Start of DATASET
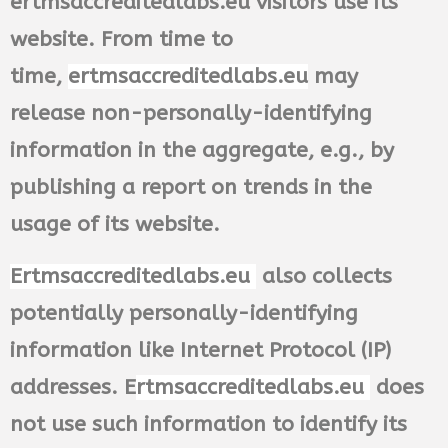
ertmsaccreditedlabs.eu visitors use its
website. From time to
time,
ertmsaccreditedlabs.eu
may
release non-personally-identifying
information in the aggregate, e.g., by
publishing a report on trends in the
usage of its website.
Ertmsaccreditedlabs.eu
also collects
potentially personally-identifying
information like Internet Protocol (IP)
addresses. E
rtmsaccreditedlabs.eu
does
not use such information to identify its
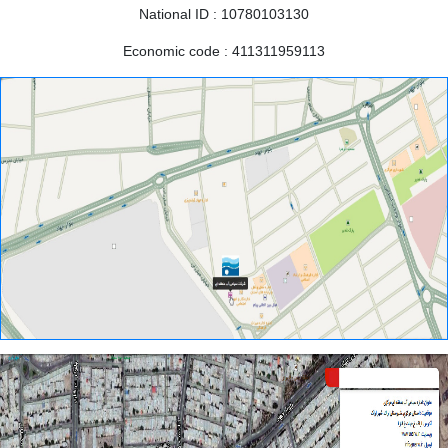
National
ID
:
10780103130
Economic
code
:
411311959113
End of DATASET
### WHAT IS EXPECTED
Transcribe the data verbatim. No picture belongs in the result.

### RESULT BELOW
ertmsaccreditedlabs.eu visitors use its
website. From time to
time,
ertmsaccreditedlabs.eu
may
release non-personally-identifying
information in the aggregate, e.g., by
publishing a report on trends in the
usage of its website.
Ertmsaccreditedlabs.eu
also collects
potentially personally-identifying
information like Internet Protocol (IP)
addresses. E
rtmsaccreditedlabs.eu
does
not use such information to identify its
National
ID
:
10780103130
Economic
code
:
411311959113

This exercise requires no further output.